This document is describing ML pipeline that is used to help with triaging issues filed on webcompat.com.

We're using Mozilla Bugbug for data fetching, model training and classification. Once an anonymous issue report is filed, we send a request to BugBug http service to classify it. Depending on its prediction and confidence threshold, we decide whether the issue can be closed automatically pre-triage.

An in-depth overview of the process is below.

The Bugbug tool consists of 3 steps:

  1. Data collection
  2. Training the model
  3. Using the model (Bugbug http service)

And the last step (using the model to classify issues) is part of this repository:

  1. Classify and close issues

Prerequisites

This section is required if you want to make changes to Bugbug codebase (any of the first 3 steps).

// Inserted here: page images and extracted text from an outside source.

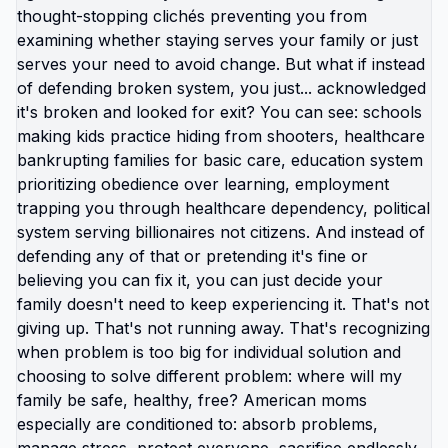
you do it? If yes, then obstacles aren't preventing
you. Your unwillingness to be uncomfortable
without payment is preventing you. Most people
can identify exactly what they'd need to do
differently to create financial room for relocation:
cut discretionary spending drastically, sell
possessions, downgrade housing/car, eliminate
subscriptions, build income stream, redirect every
available dollar toward exit fund. They know the
pathway. They just don't want to walk it because
walking it means: temporary significant discomfort,
doing things differently than everyone around
them, being judged for choices that look extreme,
tolerating deprivation while building toward goal.
So instead of saying "I don't want to be that
uncomfortable," which sounds like choice, they
say "there are massive barriers," which sounds
like external constraint outside their control. One is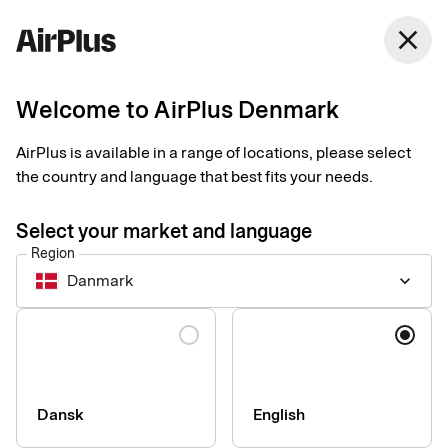
Denmark
close
English
Welcome to AirPlus Denmark
The first choice for
AirPlus is available in a range of locations, please select
Cyntus AB – for 40
the country and language that best fits your needs.
years
Select your market and language
Region
Business Travel Payment
Customer case
2 min
03-26-2025
Danmark
keyboard_arrow_down
The consulting company Cyntus started using Eurocard
(nowadays AirPlus) in the 1980s. As technology has evolved
Language
and the demand for flexibility increased, it remains the best
solution for the business. A full-fledged corporate card,
according to Karl Hoffman, CEO of Cyntus.
Dansk
English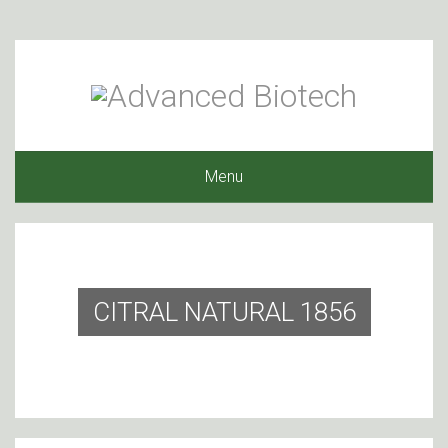
Menu
CITRAL NATURAL 1856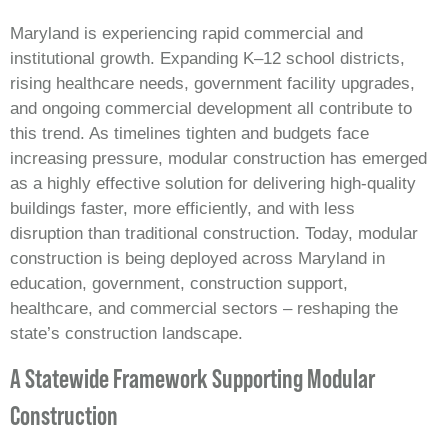
Maryland is experiencing rapid commercial and
institutional growth. Expanding K–12 school districts,
rising healthcare needs, government facility upgrades,
and ongoing commercial development all contribute to
this trend. As timelines tighten and budgets face
increasing pressure, modular construction has emerged
as a highly effective solution for delivering high‑quality
buildings faster, more efficiently, and with less
disruption than traditional construction. Today, modular
construction is being deployed across Maryland in
education, government, construction support,
healthcare, and commercial sectors – reshaping the
state’s construction landscape.
A Statewide Framework Supporting Modular
Construction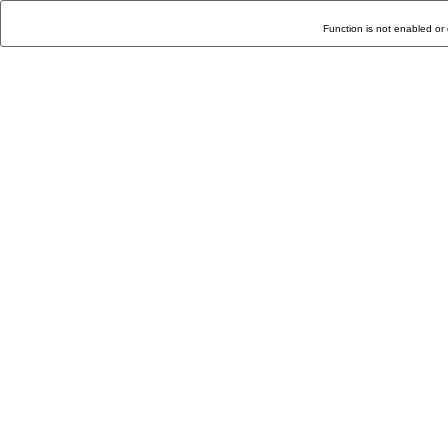
Function is not enabled or 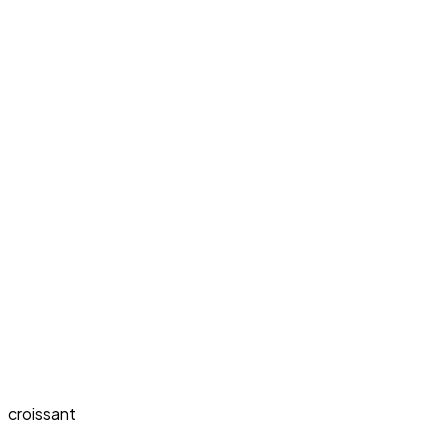
croissant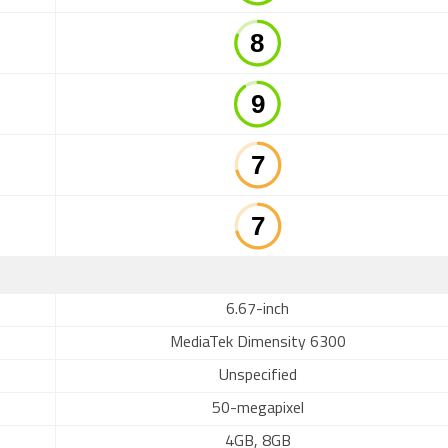
6.67-inch
MediaTek Dimensity 6300
Unspecified
50-megapixel
4GB, 8GB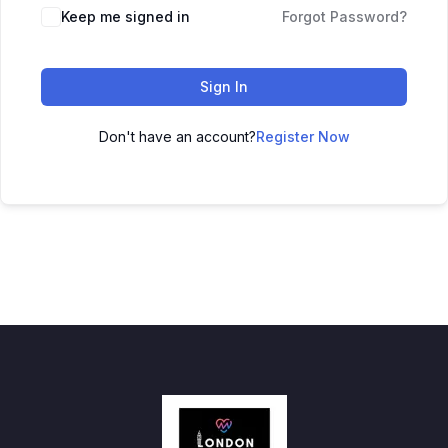
Keep me signed in
Forgot Password?
Sign In
Don't have an account?
Register Now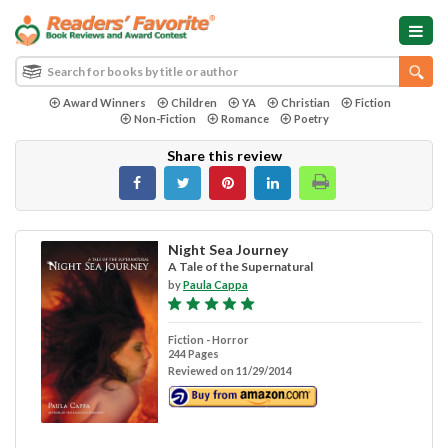
Award Winners
Children
YA
Christian
Fiction
Non-Fiction
Romance
Poetry
Share this review
Night Sea Journey
A Tale of the Supernatural
by
Paula Cappa
Fiction - Horror
244 Pages
Reviewed on 11/29/2014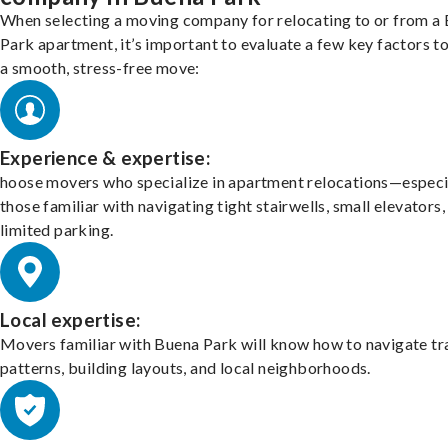
When selecting a moving company for relocating to or from a
Park apartment, it’s important to evaluate a few key factors t
a smooth, stress-free move:
Experience & expertise:
hoose movers who specialize in apartment relocations—especi
those familiar with navigating tight stairwells, small elevators,
limited parking.
Local expertise:
Movers familiar with Buena Park will know how to navigate tr
patterns, building layouts, and local neighborhoods.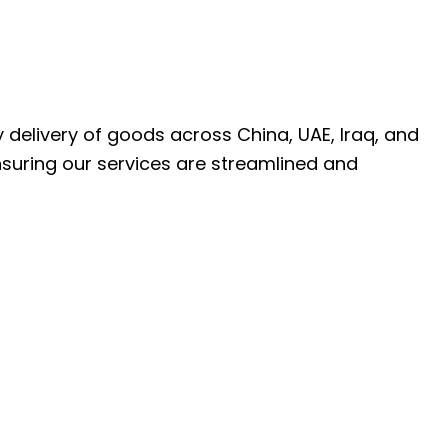
ly delivery of goods across China, UAE, Iraq, and
nsuring our services are streamlined and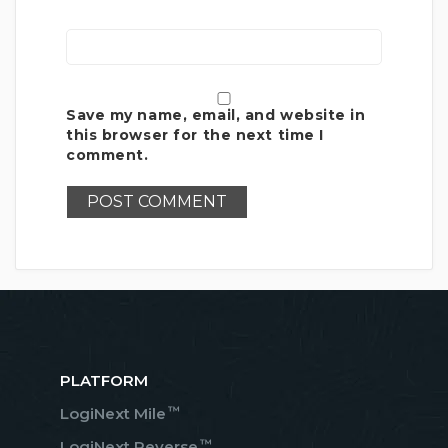
Save my name, email, and website in
this browser for the next time I
comment.
PLATFORM
™
LogiNext Mile
™
LogiNext Reverse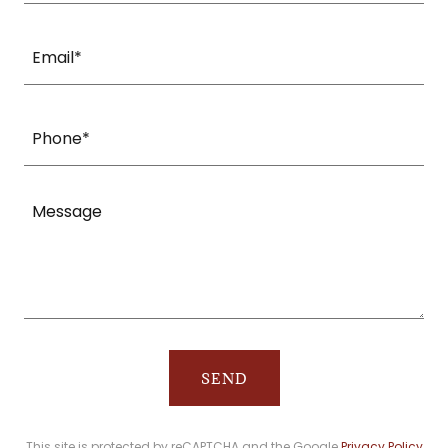
Email*
Phone*
SEND
This site is protected by reCAPTCHA and the Google
Privacy Policy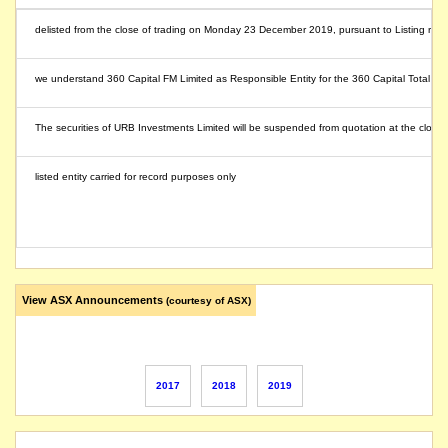
delisted from the close of trading on Monday 23 December 2019, pursuant to Listing rule
we understand 360 Capital FM Limited as Responsible Entity for the 360 Capital Total Re
The securities of URB Investments Limited will be suspended from quotation at the close 
listed entity carried for record purposes only
View ASX Announcements
(courtesy of ASX)
2017
2018
2019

You will need to create a fork of https://github.com/mozilla/bugbug

Then install required dependencies as described in https://github.com/mozilla/bugbug#setup-and-prerequisites:

$ git clone https://github.com/<your github username>/bugbug
$ cd bugbug
$ python3 -m venv env
$ . env/bin/activate
$ pip3 install -r requirements.txt

Note that Bugbug http service has its own dependencies and instructions on how to run it.

1. Data collection

During this step we retrieve all issues via GitHub API from webcompat web-bugs repository and store it in a file with JSON Lines format. This file is our dataset and it will be used for model training in step 2. It's also worth mentioning that this json file is compressed using Zstandard.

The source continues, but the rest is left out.